I need help, performance wall!

Discussion of chess software programming and technical issues.

Moderators: hgm, Rebel, chrisw

aberent

I need help, performance wall!

Post by aberent »

I need help

I have been developing my own C# chess engine for over a year now. I had no prior experience in chess programming so I learned everything from various articles on the internet.

Unfortunately recently I hit a performance wall.

My chess engine can search happily to ply 5 in about 10-15 seconds per move. However at ply 5 its not a very strong chess engine. I am trying to get it to ply 7. However it just takes too long to play a game, often taking up to 2 minutes per move.

I have spent months examining my code, profiling, looking for anything that might be improved. Often I have found things to fix, shaving seconds per move here and there. Ultimately though the engine is still slow. At this point I think I have a design flaw.

Here is what I know.

The slowest portion of my chess engine, according to my profiler is the move generator. By far it takes up 50% of the cpu cycles. I have optimized it to heck and still no luck.

One of the shortcoming of my chess engine I am aware of is what is often refered to as the flooding technique. Basicaly instead of having a move and unmove method I simply make a copy of all 64 board squares. I know this is slower, however according to my profiler this code is responcible for aproximatly 5% of the cpu cycles. Implementing the move and unmove method is not going to solve my problem (I tried it)

The other short coming of my design is that I calculate the score of every possible move and sort, before I enter alpha beta. This makes my sort almost perfect, but it means that I have to generate moves and evaluate score for chess boards that might never be searched due to an alapha beta cutoff. I have also created an alternative version of my chess engine,that only evaluates the move it is on now (not all at once). This is faster but not all that much. Plus not having examined all the moves ahead of time, I have no idea if I am in a check mate (or check) . This makes tha alternative design weaker at the same ply.
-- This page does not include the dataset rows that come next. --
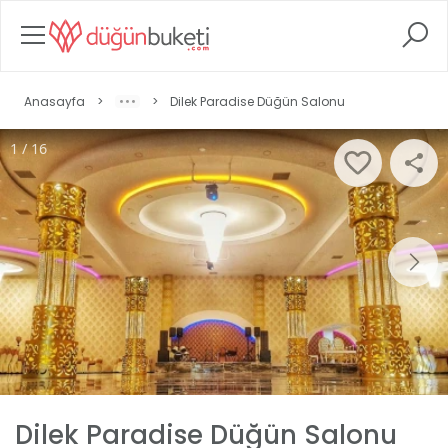
Anasayfa
>
>
Dilek Paradise Düğün Salonu
1 / 16
Dilek Paradise Düğün Salonu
At this point I really need some help. A while back I have started a blog documenting the development of my chess engine. All of the source code is available there. The blog is www.chessbin.com

Can you guys please have a look at let me know what I am doing wrong.

Thank you

Adam Berent
bob
Posts: 20943
Joined: Mon Feb 27, 2006 7:30 pm
Location: Birmingham, AL

Re: I need help, performance wall!

Post by bob »

aberent wrote:I need help

I have been developing my own C# chess engine for over a year now. I had no prior experience in chess programming so I learned everything from various articles on the internet.
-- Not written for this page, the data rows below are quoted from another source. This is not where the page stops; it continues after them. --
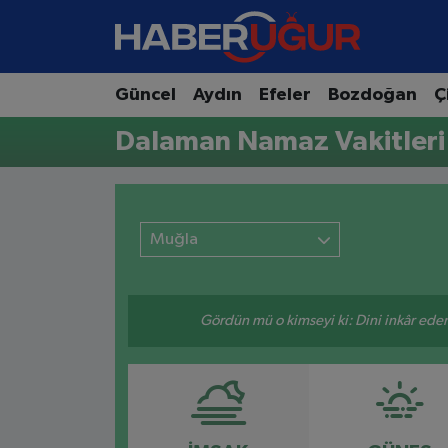
Aydın Nöbetçi Eczaneler
Güncel
Aydın
Efeler
Bozdoğan
Ç
Aydın Hava Durumu
Dalaman Namaz Vakitleri
Aydın Namaz Vakitleri
Aydın Trafik Yoğunluk Haritası
Muğla
Süper Lig Puan Durumu ve Fikstür
Gördün mü o kimseyi ki: Dini inkâr eder.
Tüm Manşetler
Son Dakika Haberleri
Haber Arşivi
Unfortunately recently I hit a performance wall.

My chess engine can search happily to ply 5 in about 10-15 seconds per move. However at ply 5 its not a very strong chess engine. I am trying to get it to ply 7. However it just takes too long to play a game, often taking up to 2 minutes per move.

I have spent months examining my code, profiling, looking for anything that might be improved. Often I have found things to fix, shaving seconds per move here and there. Ultimately though the engine is still slow. At this point I think I have a design flaw.

Here is what I know.

The slowest portion of my chess engine, according to my profiler is the move generator. By far it takes up 50% of the cpu cycles. I have optimized it to heck and still no luck.
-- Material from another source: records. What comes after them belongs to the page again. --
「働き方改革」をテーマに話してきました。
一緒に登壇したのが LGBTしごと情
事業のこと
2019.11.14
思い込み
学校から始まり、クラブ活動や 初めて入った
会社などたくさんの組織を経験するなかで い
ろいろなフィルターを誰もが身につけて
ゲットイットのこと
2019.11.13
One of the shortcoming of my chess engine I am aware of is what is often refered to as the flooding technique. Basicaly instead of having a move and unmove method I simply make a copy of all 64 board squares. I know this is slower, however according to my profiler this code is responcible for aproximatly 5% of the cpu cycles. Implementing the move and unmove method is not going to solve my problem (I tried it)

The other short coming of my design is that I calculate the score of every possible move and sort, before I enter alpha beta. This makes my sort almost perfect, but it means that I have to generate moves and evaluate score for chess boards that might never be searched due to an alapha beta cutoff. I have also created an alternative version of my chess engine,that only evaluates the move it is on now (not all at once). This is faster but not all that much. Plus not having examined all the moves ahead of time, I have no idea if I am in a check mate (or check) . This makes tha alternative design weaker at the same ply.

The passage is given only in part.